What you are asked to do: Each record must be copied in full and unchanged; any image it holds is excluded.

Content starts

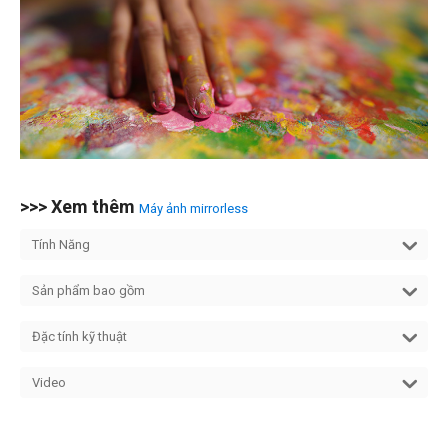
>>> Xem thêm
Máy ảnh mirrorless
Tính Năng
Sản phẩm bao gồm
Đặc tính kỹ thuật
Video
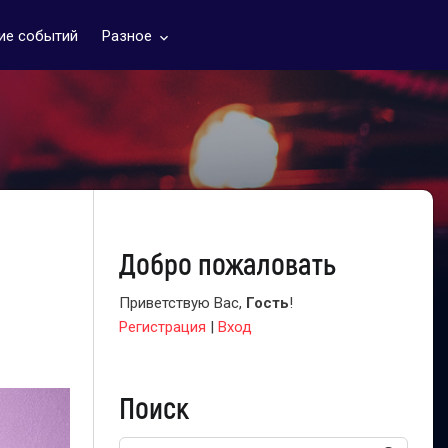
ие событий
Разное
keyboard_arrow_down
Добро пожаловать
Приветствую Вас
,
Гость
!
Регистрация
|
Вход
Поиск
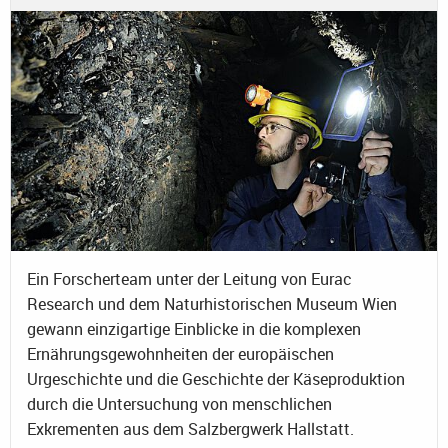
Ein Forscherteam unter der Leitung von Eurac
Research und dem Naturhistorischen Museum Wien
gewann einzigartige Einblicke in die komplexen
Ernährungsgewohnheiten der europäischen
Urgeschichte und die Geschichte der Käseproduktion
durch die Untersuchung von menschlichen
Exkrementen aus dem Salzbergwerk Hallstatt.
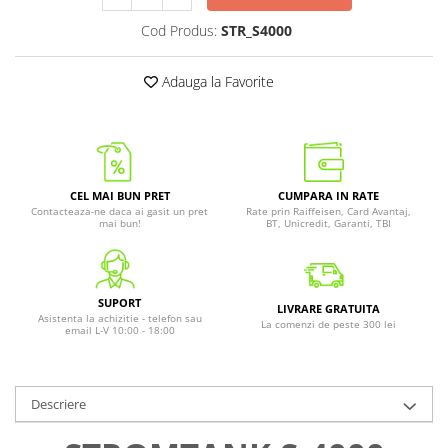
Cod Produs:
STR_S4000
Adauga la Favorite
CEL MAI BUN PRET
CUMPARA IN RATE
Contacteaza-ne daca ai gasit un pret
Rate prin Raiffeisen, Card Avantaj,
mai bun!
BT, Unicredit, Garanti, TBI
SUPORT
LIVRARE GRATUITA
Asistenta la achizitie - telefon sau
La comenzi de peste 300 lei
email L-V 10:00 - 18:00
Descriere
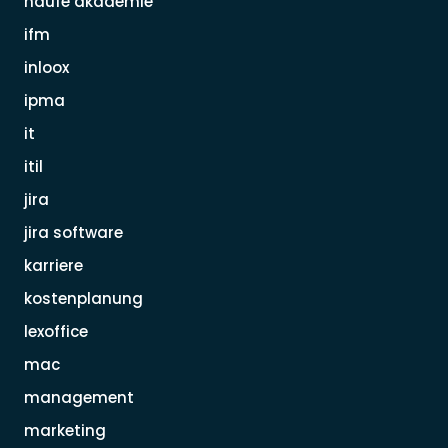
haufe akademie
ifm
inloox
ipma
it
itil
jira
jira software
karriere
kostenplanung
lexoffice
mac
management
marketing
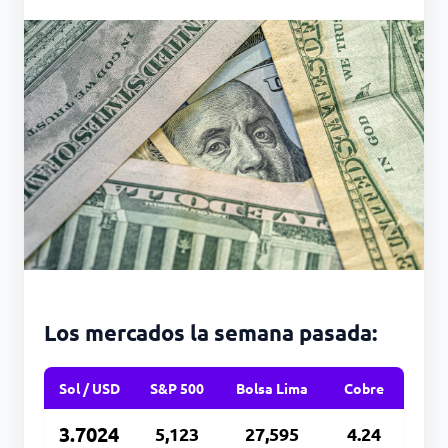
Los mercados la semana pasada:
Sol / USD
S&P 500
Bolsa Lima
Cobre
3.7024
5,123
27,595
4.24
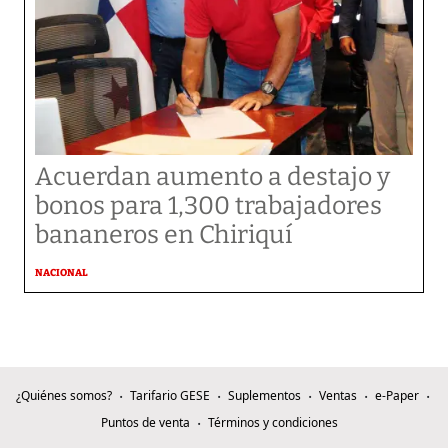
Acuerdan aumento a destajo y
bonos para 1,300 trabajadores
bananeros en Chiriquí
NACIONAL
¿Quiénes somos?
Tarifario GESE
Suplementos
Ventas
e-Paper
Puntos de venta
Términos y condiciones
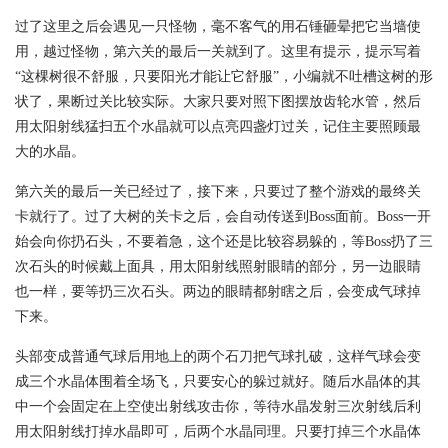
过了这里之后会遇见一只怪物，毫不客气的用石锤砸晕把它当墙使
用，越过怪物，第六关的最后一关就到了。这里有提示，提示写着
“这棵树很不舒服，只要阳光才能让它舒服”，小编就不吐槽这树的形
状了，果断过关比较实际。大家只要对照下图摆放齿轮水管，然后
用太阳射线猛扫五个水晶就可以点亮四盏灯过关，记住主要照顾最
大的水晶。
第六关的最后一关已经过了，接下来，只要过了整个游戏的最终关
卡就行了。过了大树的关卡之后，会自动传送到Boss面前。Boss一开
始会向你扔石头，不要着急，这个还是比较容易躲的，等Boss扔了三
次石头的时候戴上面具，用太阳射线照射眼睛的部分，另一边眼睛
也一样，要等扔三次石头。两边的眼睛都射瞎之后，会变成气球掉
下来。
头部变成普通气球后用地上的两个石刀把气球扎破，这样气球会变
成三个水晶体围着全场飞，只要安心的躲过就好。随后水晶体的其
中一个会固定在上空使出射线攻击你，等待水晶发射三次射线后利
用太阳射线打掉水晶即可，后两个水晶同理。只要打掉三个水晶体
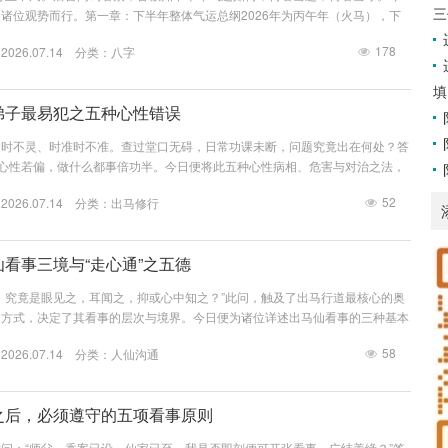
三
诸位观势而行。第一章：下半年整体气运总纲2026年为丙午年（火马），下
机、突破、变数。月份农历月份整体运势核心提示7月午月★★★★ 上升贵人
178
26.07.14 分类：
八字
未月★★★★ 稳定财运积累，宜稳扎稳打9月申月★★★★★ 爆发金水相生，
★★★★ 收获成果渐显，宜享受耕耘11月戌月★★★ 调整宜守不宜攻，防破财
填
..
马弟子最易犯之五种心性错误
灵时不灵、时准时不准。查过堂口无碍，日常功课未断，问题究竟出在何处？答
。心性若偏，做什么都事倍功半。今日便将此五种心性病相、危害与对治之法，
。错误一：分别心太重——看人下菜碟病症：见有钱者热情，见贫困者冷淡；
52
26.07.14 分类：
出马修行
对普通人敷衍。以缘主之外在条件决定自己之态度。后果：仙家看的是平等心，
，仙家感应亦对你“有别”——忽强忽弱，断断续续。对治·平等心训练：无论来
弟、姊妹。问...
马仙看事三境与“走心通”之五德
，究竟是眼见之，耳闻之，抑或心中知之？”此问，触及了出马行道最核心的奥
的方式，决定了其看事的层次与境界。今日便为诸位详述出马仙看事的三种基本
最高境界——“走心通”的五个核心特质。第一章：看事之三境——视觉、听
58
26.07.14 分类：
人仙沟通
通（视觉型）特点：信息以“画面”形式呈现。闭上眼睛可见场景回放，或睁眼
光影、颜色。优势：直观、形象，易于描述。适合人群：想象力丰富，视觉记忆
通（听觉型）特...
堂之后，必须遵守的五项看事原则
问：“师父，香案已设，仙家已至，我是否即刻便可开张看事，广结善缘？”答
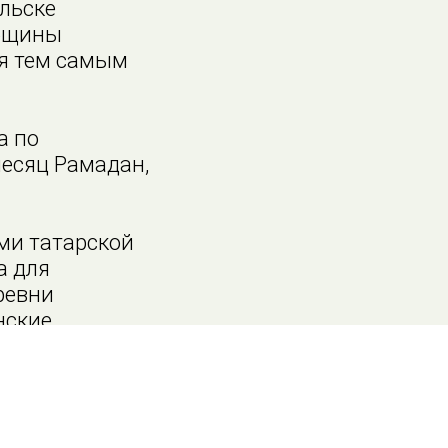
льске
общины
ая тем самым
а по
есяц Рамадан,
ми татарской
а для
ревни
нские
примером. Мы
му рабу,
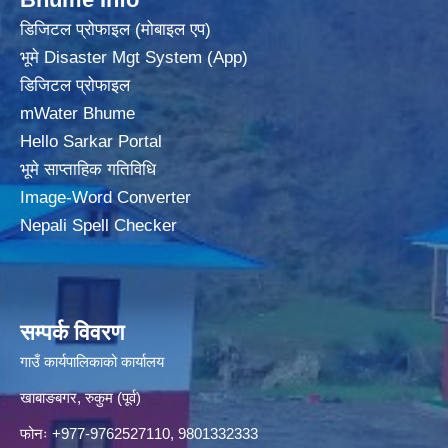
डिजिटल प्रोफाइल (मोबाइल एप)
भूमे Disaster Mgt System (App)
डिजिटल प्रोफाइल
mWater Bhume
Hello Sarkar Portal
भूमे साप्ताहिक गतिविधि
Image-Word Converter
Nepali Spell Checker
सम्पर्क विवरण
गाउँ कार्यपालिकाको कार्यालय
खाबाङबगर, रुकुम (पूर्व)
फोनः +977-9762527110, 9801332333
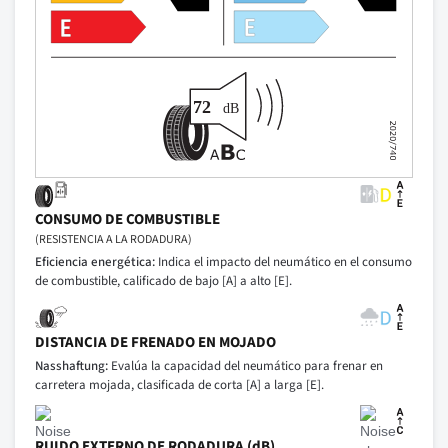
CONSUMO DE COMBUSTIBLE
(RESISTENCIA A LA RODADURA)
Eficiencia energética:
Indica el impacto del neumático en el consumo
de combustible, calificado de bajo [A] a alto [E].
DISTANCIA DE FRENADO EN MOJADO
Nasshaftung:
Evalúa la capacidad del neumático para frenar en
carretera mojada, clasificada de corta [A] a larga [E].
RUIDO EXTERNO DE RODADURA (dB)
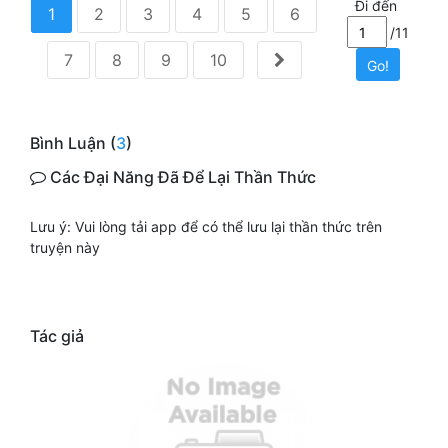
Đi đến
1
2
3
4
5
6
/11
7
8
9
10
Go!
Bình Luận (
3
)
Các Đại Năng Đã Để Lại Thần Thức
Lưu ý: Vui lòng tải app để có thể lưu lại thần thức trên
truyện này
Tác giả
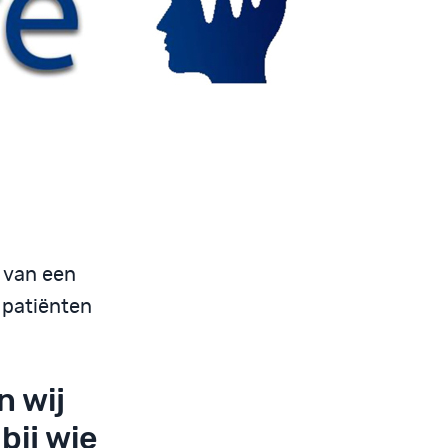
g van een
 patiënten
n wij
bij wie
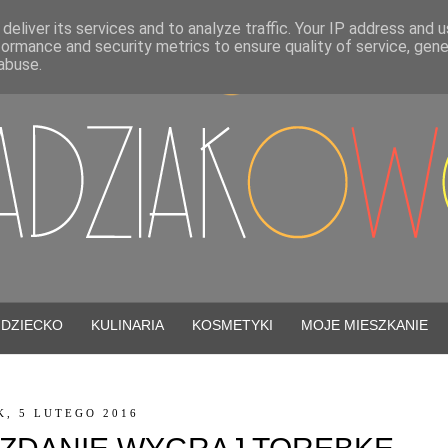
deliver its services and to analyze traffic. Your IP address and 
formance and security metrics to ensure quality of service, gen
abuse.
DZIECKO
KULINARIA
KOSMETYKI
MOJE MIESZKANIE
K, 5 LUTEGO 2016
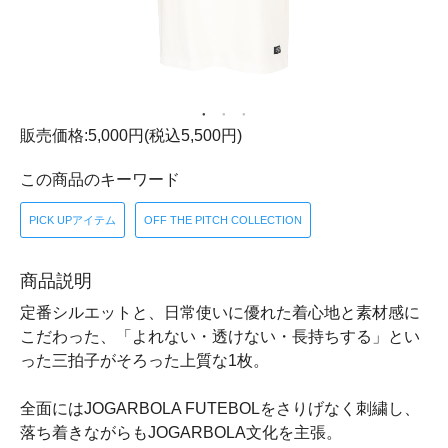
販売価格:5,000円(税込5,500円)
この商品のキーワード
PICK UPアイテム
OFF THE PITCH COLLECTION
商品説明
定番シルエットと、日常使いに優れた着心地と素材感に
こだわった、「よれない・透けない・長持ちする」とい
った三拍子がそろった上質な1枚。
全面にはJOGARBOLA FUTEBOLをさりげなく刺繍し、
落ち着きながらもJOGARBOLA文化を主張。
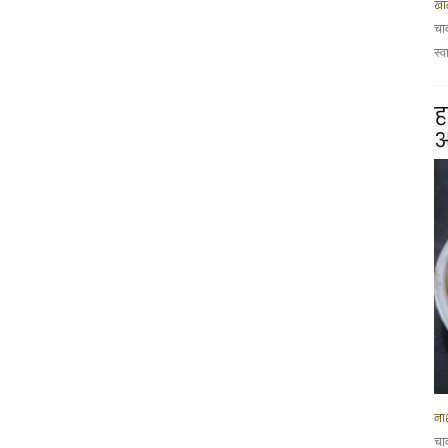
खा
चा
स्व
ह
आ
नाश
चा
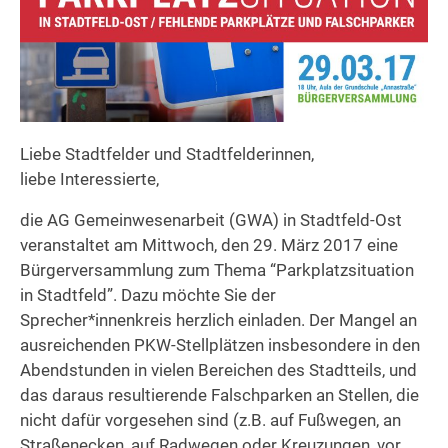
Liebe Stadtfelder und Stadtfelderinnen,
liebe Interessierte,
die AG Gemeinwesenarbeit (GWA) in Stadtfeld-Ost
veranstaltet am Mittwoch, den 29. März 2017 eine
Bürgerversammlung zum Thema “Parkplatzsituation
in Stadtfeld”. Dazu möchte Sie der
Sprecher*innenkreis herzlich einladen. Der Mangel an
ausreichenden PKW-Stellplätzen insbesondere in den
Abendstunden in vielen Bereichen des Stadtteils, und
das daraus resultierende Falschparken an Stellen, die
nicht dafür vorgesehen sind (z.B. auf Fußwegen, an
Straßenecken, auf Radwegen oder Kreuzungen, vor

Content ends

Answer to the exercise:
>>> Xem thêm
Máy ảnh mirrorless
Tính Năng
Sản phẩm bao gồm
Đặc tính kỹ thuật
Video
ие событий
Разное
keyboard_arrow_down
Добро пожаловать
Приветствую Вас
,
Гость
!
Регистрация
|
Вход
Поиск
Ein Forscherteam unter der Leitung von Eurac
Research und dem Naturhistorischen Museum Wien
gewann einzigartige Einblicke in die komplexen
Ernährungsgewohnheiten der europäischen
Urgeschichte und die Geschichte der Käseproduktion
durch die Untersuchung von menschlichen
Exkrementen aus dem Salzbergwerk Hallstatt.
Cod Produs:
STR_S4000
Adauga la Favorite
CEL MAI BUN PRET
CUMPARA IN RATE
Contacteaza-ne daca ai gasit un pret
Rate prin Raiffeisen, Card Avantaj,
mai bun!
BT, Unicredit, Garanti, TBI
SUPORT
LIVRARE GRATUITA
Asistenta la achizitie - telefon sau
La comenzi de peste 300 lei
email L-V 10:00 - 18:00
Descriere
haufe akademie
ifm
inloox
ipma
it
itil
jira
jira software
karriere
kostenplanung
lexoffice
mac
management
marketing
Los mercados la semana pasada:
Sol / USD
S&P 500
Bolsa Lima
Cobre
3.7024
5,123
27,595
4.24
Acuerdan aumento a destajo y
bonos para 1,300 trabajadores
bananeros en Chiriquí
NACIONAL
¿Quiénes somos?
Tarifario GESE
Suplementos
Ventas
e-Paper
Puntos de venta
Términos y condiciones
过了这里之后会遇见一只怪物，毫不客气的用石锤砸晕把它当墙使
用，越过怪物，第六关的最后一关就到了。这里有提示，提示写着
“这棵树很不舒服，只要阳光才能让它舒服”，小编就不吐槽这树的形
状了，果断过关比较实际。大家只要对照下图摆放齿轮水管，然后
用太阳射线猛扫五个水晶就可以点亮四盏灯过关，记住主要照顾最
大的水晶。
第六关的最后一关已经过了，接下来，只要过了整个游戏的最终关
卡就行了。过了大树的关卡之后，会自动传送到Boss面前。Boss一开
始会向你扔石头，不要着急，这个还是比较容易躲的，等Boss扔了三
次石头的时候戴上面具，用太阳射线照射眼睛的部分，另一边眼睛
也一样，要等扔三次石头。两边的眼睛都射瞎之后，会变成气球掉
下来。
头部变成普通气球后用地上的两个石刀把气球扎破，这样气球会变
成三个水晶体围着全场飞，只要安心的躲过就好。随后水晶体的其
中一个会固定在上空使出射线攻击你，等待水晶发射三次射线后利
用太阳射线打掉水晶即可，后两个水晶同理。只要打掉三个水晶体
三
诸位观势而行。第一章：下半年整体气运总纲2026年为丙午年（火马），下
机、突破、变数。月份农历月份整体运势核心提示7月午月★★★★ 上升贵人
178
26.07.14 分类：
八字
未月★★★★ 稳定财运积累，宜稳扎稳打9月申月★★★★★ 爆发金水相生，
★★★★ 收获成果渐显，宜享受耕耘11月戌月★★★ 调整宜守不宜攻，防破财
填
..
马弟子最易犯之五种心性错误
灵时不灵、时准时不准。查过堂口无碍，日常功课未断，问题究竟出在何处？答
。心性若偏，做什么都事倍功半。今日便将此五种心性病相、危害与对治之法，
。错误一：分别心太重——看人下菜碟病症：见有钱者热情，见贫困者冷淡；
52
26.07.14 分类：
出马修行
对普通人敷衍。以缘主之外在条件决定自己之态度。后果：仙家看的是平等心，
，仙家感应亦对你“有别”——忽强忽弱，断断续续。对治·平等心训练：无论来
弟、姊妹。问...
马仙看事三境与“走心通”之五德
，究竟是眼见之，耳闻之，抑或心中知之？”此问，触及了出马行道最核心的奥
的方式，决定了其看事的层次与境界。今日便为诸位详述出马仙看事的三种基本
最高境界——“走心通”的五个核心特质。第一章：看事之三境——视觉、听
58
26.07.14 分类：
人仙沟通
通（视觉型）特点：信息以“画面”形式呈现。闭上眼睛可见场景回放，或睁眼
光影、颜色。优势：直观、形象，易于描述。适合人群：想象力丰富，视觉记忆
通（听觉型）特...
堂之后，必须遵守的五项看事原则
问：“师父，香案已设，仙家已至，我是否即刻便可开张看事，广结善缘？”答
льске
общины
ая тем самым
а по
есяц Рамадан,
ми татарской
а для
ревни
нские
примером. Мы
му рабу,
डिजिटल प्रोफाइल (मोबाइल एप)
भूमे Disaster Mgt System (App)
डिजिटल प्रोफाइल
mWater Bhume
Hello Sarkar Portal
भूमे साप्ताहिक गतिविधि
Image-Word Converter
Nepali Spell Checker
सम्पर्क विवरण
गाउँ कार्यपालिकाको कार्यालय
खाबाङबगर, रुकुम (पूर्व)
फोनः +977-9762527110, 9801332333
CONSUMO DE COMBUSTIBLE
(RESISTENCIA A LA RODADURA)
Eficiencia energética:
Indica el impacto del neumático en el consumo
de combustible, calificado de bajo [A] a alto [E].
DISTANCIA DE FRENADO EN MOJADO
Nasshaftung:
Evalúa la capacidad del neumático para frenar en
carretera mojada, clasificada de corta [A] a larga [E].
RUIDO EXTERNO DE RODADURA (dB)
Đi đến
1
2
3
4
5
6
/11
7
8
9
10
Go!
Bình Luận (
3
)
Các Đại Năng Đã Để Lại Thần Thức
Lưu ý: Vui lòng tải app để có thể lưu lại thần thức trên
truyện này
Tác giả
g van een
 patiënten
n wij
bij wie
deliver its services and to analyze traffic. Your IP address and 
formance and security metrics to ensure quality of service, gen
abuse.
DZIECKO
KULINARIA
KOSMETYKI
MOJE MIESZKANIE
K, 5 LUTEGO 2016
販売価格:5,000円(税込5,500円)
この商品のキーワード
PICK UPアイテム
OFF THE PITCH COLLECTION
商品説明
定番シルエットと、日常使いに優れた着心地と素材感に
こだわった、「よれない・透けない・長持ちする」とい
った三拍子がそろった上質な1枚。
全面にはJOGARBOLA FUTEBOLをさりげなく刺繍し、
落ち着きながらもJOGARBOLA文化を主張。
खा
चा
स्व
ह
आ
नाश
चा
Liebe Stadtfelder und Stadtfelderinnen,
liebe Interessierte,
die AG Gemeinwesenarbeit (GWA) in Stadtfeld-Ost
veranstaltet am Mittwoch, den 29. März 2017 eine
Bürgerversammlung zum Thema “Parkplatzsituation
in Stadtfeld”. Dazu möchte Sie der
Sprecher*innenkreis herzlich einladen. Der Mangel an
ausreichenden PKW-Stellplätzen insbesondere in den
Abendstunden in vielen Bereichen des Stadtteils, und
das daraus resultierende Falschparken an Stellen, die
nicht dafür vorgesehen sind (z.B. auf Fußwegen, an
Straßenecken, auf Radwegen oder Kreuzungen, vor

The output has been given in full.